Which Country Has The Most Crypto-Friendly Regulations?: The Review #1
After a continuous adaption, the cryptocurrency paid holidays have become a reality lately. Now, a lot of flights and hotels all around the world can be booked by using Bitcoin and there are cities that you’ll find venues that accepting Bitcoin such as restaurants, bars and any other stuff as well. Today, we are going to introduce you the most crypto friendly destinations, and also try to give you some insight about the crypto regulations there.
Gili Gershonok, spoken to Coin Telegraph, and as a person, he chooses not to have a bank account, said Prague is one of the most crypto-friendly cities across the world. Gershonok said:
“Businesses with crypto POS and ATMs are not everything [there]. Prague also has a really well-informed, well-connected and active crypto community. I feel like there’s more people here who casually know about cryptocurrencies and blockchain basics than in other places I’ve visited.”
In the city, Bitcoin used for renting apartments, paying for food and drinks across some bars and restaurants as well as cinema, if you find a good film worth watching.
Currently, the Czech Republic are the crypto-friendly country. Earlier in 2017, the local central bank stated that virtual currencies don’t represent a threat to the existing financial system and they said there’s no need to worry or afraid of Bitcoin.
Slovenia hosts a Bitcoin City and inside the building, you can find more than 500 retail stores and a payment system called EliPay allowing people to buy something with Bitcoin. Dr. Miro Cerar, the prime minister of Slovenia also paid a visit to the building and you can find 20 BTC accepting venues across this beautiful city.
Currently, the country have no clear regulations towards crypto but the local authorities have been continuously warning people about the risk of ICO’s and other scam digital currencies. Local government also seriously interested in Blockchain, as they are looking to make Slovenia a leading country in the European Union in the Blockchain era.
Back in April, the Caribbean Tourism Organization (CTO) stated to work with some startups in order to accept Bitcoin and other virtual currencies to make the Caribbean more attractive place for tourists. CTO’s general secretary Hugh Riley told the local media:
“The Caribbean aims to fully examine the advantages offered by new financial technology… In particular, blockchain financial services have the potential to advance the objectives of specific programs and activities within the tourism sector. The CTO has a responsibility on behalf of our members to fully explore those possibilities.”
In terms of policies, the Caribbean countries are approaching crypto adaption at the state level as well. In March, the Eastern Caribbean Central Bank has decided to launch a national cryptocurrency called DXCD and its ready to be offered alongside fiat in 8 of the Caribbean countries. Prime minister of Montserrat, Donaldson Romeo, said:
“The decision to move closer to a cashless society is in keeping with our overall development strategy, and also that of the ECCB.”
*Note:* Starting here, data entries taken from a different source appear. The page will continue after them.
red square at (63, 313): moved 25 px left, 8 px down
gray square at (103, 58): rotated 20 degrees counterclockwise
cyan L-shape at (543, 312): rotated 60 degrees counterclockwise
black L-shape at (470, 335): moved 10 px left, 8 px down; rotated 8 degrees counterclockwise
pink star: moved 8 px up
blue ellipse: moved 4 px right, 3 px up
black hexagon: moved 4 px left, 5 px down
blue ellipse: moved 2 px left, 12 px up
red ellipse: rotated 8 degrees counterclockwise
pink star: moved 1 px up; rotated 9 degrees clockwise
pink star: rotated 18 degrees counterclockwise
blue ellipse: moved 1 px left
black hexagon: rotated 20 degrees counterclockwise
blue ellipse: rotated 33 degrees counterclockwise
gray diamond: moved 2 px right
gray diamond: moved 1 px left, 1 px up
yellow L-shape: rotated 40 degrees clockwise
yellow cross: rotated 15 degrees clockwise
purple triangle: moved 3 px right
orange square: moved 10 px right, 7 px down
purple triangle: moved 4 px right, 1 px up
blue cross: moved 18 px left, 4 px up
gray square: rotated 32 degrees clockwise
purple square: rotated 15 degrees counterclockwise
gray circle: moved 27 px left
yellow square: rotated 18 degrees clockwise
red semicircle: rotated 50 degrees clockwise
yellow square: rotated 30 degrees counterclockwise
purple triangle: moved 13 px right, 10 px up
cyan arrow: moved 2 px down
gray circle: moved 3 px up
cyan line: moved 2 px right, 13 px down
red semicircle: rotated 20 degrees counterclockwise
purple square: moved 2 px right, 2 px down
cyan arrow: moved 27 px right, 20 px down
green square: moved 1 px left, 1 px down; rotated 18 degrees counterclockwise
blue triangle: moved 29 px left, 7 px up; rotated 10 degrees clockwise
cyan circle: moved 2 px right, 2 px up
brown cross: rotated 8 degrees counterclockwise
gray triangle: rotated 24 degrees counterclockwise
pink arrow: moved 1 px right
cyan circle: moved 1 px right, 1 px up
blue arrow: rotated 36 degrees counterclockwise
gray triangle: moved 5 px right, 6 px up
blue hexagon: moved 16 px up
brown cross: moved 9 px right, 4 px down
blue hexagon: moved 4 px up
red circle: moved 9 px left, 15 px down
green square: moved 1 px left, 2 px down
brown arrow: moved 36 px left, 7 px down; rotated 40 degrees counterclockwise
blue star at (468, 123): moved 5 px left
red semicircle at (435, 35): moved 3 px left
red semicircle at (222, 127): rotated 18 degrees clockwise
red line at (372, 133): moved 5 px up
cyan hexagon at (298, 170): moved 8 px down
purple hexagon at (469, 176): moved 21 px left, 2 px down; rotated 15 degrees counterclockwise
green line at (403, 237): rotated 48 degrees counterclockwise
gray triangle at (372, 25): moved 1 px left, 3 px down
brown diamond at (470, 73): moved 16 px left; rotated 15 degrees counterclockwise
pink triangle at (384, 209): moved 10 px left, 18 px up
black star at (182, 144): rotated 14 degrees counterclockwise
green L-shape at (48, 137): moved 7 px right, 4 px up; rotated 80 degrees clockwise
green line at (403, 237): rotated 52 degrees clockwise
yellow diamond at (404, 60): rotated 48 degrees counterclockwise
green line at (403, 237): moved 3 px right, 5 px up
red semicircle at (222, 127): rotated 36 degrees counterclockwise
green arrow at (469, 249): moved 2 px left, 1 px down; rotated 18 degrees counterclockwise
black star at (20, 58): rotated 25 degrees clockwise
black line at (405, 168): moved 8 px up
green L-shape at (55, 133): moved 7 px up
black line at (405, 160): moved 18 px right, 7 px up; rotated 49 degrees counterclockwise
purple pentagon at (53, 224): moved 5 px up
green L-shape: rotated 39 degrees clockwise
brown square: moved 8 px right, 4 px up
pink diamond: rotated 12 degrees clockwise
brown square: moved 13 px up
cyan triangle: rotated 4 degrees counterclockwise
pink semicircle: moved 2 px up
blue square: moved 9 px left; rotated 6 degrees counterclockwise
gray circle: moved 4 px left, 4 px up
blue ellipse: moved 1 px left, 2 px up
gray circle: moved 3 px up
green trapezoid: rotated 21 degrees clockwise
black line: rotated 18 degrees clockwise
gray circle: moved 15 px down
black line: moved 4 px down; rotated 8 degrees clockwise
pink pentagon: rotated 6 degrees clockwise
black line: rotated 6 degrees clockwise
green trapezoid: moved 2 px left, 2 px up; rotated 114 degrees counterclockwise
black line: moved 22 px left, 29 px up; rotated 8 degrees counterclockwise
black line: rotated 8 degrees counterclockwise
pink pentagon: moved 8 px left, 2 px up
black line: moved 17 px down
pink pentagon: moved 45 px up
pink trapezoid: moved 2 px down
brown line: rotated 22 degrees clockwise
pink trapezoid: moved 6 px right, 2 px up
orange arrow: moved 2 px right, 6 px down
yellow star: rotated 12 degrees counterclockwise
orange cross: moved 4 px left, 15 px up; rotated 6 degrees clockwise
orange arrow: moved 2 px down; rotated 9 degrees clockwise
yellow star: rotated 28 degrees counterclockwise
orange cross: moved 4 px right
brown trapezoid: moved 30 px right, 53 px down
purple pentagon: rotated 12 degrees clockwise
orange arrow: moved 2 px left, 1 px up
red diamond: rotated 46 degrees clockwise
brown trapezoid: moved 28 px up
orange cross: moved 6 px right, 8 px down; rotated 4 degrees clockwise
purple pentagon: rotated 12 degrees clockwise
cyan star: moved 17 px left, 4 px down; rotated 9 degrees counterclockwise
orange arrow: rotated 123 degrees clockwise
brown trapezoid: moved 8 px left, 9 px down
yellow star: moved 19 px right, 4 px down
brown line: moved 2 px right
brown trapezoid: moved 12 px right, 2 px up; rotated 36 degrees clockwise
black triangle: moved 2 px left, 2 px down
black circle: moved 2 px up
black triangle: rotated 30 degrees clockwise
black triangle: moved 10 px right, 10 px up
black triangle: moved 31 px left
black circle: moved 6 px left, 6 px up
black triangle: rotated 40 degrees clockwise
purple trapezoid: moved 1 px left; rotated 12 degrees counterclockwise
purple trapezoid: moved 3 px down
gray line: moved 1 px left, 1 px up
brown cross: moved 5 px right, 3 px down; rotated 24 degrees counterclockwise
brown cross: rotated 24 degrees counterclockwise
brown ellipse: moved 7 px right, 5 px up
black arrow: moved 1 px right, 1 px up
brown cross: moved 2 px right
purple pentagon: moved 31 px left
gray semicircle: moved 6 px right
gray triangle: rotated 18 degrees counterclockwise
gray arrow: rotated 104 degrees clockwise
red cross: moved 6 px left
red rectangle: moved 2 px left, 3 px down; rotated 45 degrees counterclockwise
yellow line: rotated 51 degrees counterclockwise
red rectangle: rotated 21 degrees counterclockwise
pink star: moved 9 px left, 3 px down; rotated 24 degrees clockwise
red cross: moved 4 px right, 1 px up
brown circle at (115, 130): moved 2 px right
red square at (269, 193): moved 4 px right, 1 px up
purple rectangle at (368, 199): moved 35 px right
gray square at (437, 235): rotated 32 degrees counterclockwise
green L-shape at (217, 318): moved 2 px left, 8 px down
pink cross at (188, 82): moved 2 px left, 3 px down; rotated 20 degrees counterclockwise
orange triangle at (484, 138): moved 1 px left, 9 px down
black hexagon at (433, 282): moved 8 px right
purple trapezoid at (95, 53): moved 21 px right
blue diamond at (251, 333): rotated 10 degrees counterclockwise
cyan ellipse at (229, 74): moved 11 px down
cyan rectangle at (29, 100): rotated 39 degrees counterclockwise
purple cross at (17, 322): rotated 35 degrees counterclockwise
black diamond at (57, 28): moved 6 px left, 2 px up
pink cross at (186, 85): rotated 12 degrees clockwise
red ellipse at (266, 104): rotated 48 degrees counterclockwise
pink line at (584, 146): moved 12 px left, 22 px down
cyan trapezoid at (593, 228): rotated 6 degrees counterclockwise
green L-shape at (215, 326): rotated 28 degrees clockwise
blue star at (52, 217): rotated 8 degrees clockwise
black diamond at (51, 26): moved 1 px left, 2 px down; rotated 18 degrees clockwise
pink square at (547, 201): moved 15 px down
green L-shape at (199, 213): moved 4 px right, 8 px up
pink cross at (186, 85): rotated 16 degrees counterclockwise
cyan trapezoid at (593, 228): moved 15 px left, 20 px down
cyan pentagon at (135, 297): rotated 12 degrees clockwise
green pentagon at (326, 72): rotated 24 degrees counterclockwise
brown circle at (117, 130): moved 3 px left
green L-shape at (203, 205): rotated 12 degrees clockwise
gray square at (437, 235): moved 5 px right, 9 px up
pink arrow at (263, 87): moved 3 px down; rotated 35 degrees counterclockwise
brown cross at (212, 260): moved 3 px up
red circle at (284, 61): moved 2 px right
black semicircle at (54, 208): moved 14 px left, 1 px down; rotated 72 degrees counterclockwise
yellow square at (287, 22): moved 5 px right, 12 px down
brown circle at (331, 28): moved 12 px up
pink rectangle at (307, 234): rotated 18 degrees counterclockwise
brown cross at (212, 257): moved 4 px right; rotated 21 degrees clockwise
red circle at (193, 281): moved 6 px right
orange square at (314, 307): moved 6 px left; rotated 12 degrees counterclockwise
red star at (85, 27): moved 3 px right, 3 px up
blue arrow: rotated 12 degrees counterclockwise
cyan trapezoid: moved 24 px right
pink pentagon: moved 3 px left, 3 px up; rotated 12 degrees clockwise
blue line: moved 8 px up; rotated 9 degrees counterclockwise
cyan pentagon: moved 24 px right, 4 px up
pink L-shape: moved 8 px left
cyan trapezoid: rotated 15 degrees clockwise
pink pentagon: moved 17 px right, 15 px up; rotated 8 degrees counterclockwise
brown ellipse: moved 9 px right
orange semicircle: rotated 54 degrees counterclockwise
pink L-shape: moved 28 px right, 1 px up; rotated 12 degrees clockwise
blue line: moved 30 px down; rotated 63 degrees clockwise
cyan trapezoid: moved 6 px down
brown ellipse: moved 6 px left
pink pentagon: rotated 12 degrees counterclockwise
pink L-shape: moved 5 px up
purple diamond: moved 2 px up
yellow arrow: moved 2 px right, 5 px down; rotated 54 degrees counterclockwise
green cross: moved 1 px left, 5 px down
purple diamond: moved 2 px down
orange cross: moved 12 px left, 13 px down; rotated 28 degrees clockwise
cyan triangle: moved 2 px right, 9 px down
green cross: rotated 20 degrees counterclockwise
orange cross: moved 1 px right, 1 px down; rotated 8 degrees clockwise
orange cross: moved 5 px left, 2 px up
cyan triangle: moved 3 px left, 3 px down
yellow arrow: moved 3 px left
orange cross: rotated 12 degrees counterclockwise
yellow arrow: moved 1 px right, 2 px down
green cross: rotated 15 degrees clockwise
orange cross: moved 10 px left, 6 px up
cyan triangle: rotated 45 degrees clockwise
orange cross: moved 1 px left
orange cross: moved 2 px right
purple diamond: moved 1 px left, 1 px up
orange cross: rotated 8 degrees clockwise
In terms of virtual currencies, Amsterdam is one of the most important cities across the world. Approximately, Amsterdam has 40+ Bitcoin accepted venues as bike rental is also one of them. The city also hosting the traditional Bitfilm event, where the people could come and watch a movie describing the latest developments around the sector.
Dutch court also sees Bitcoin as a ‘transferable value’ and their government also sees virtual currencies as a boost to the traditional financial system, rather than a risk.
Japan are currently leading the race in terms for virtual currencies and Blockchain adoption and their heart Tokyo is no different. It’s reported there are more than 80 venues that accept Bitcoin at the time of writing as there’s also lots of crypto ATM’s in there.
Japan also very open to new and emerging technologies and it’s safe to say that they are enjoying what they’ve done so far in terms of Blockchain and virtual currencies. Despite the warm reception, Japanese officials also continuously warning the investors against the risk that some of the scam ICO’s have.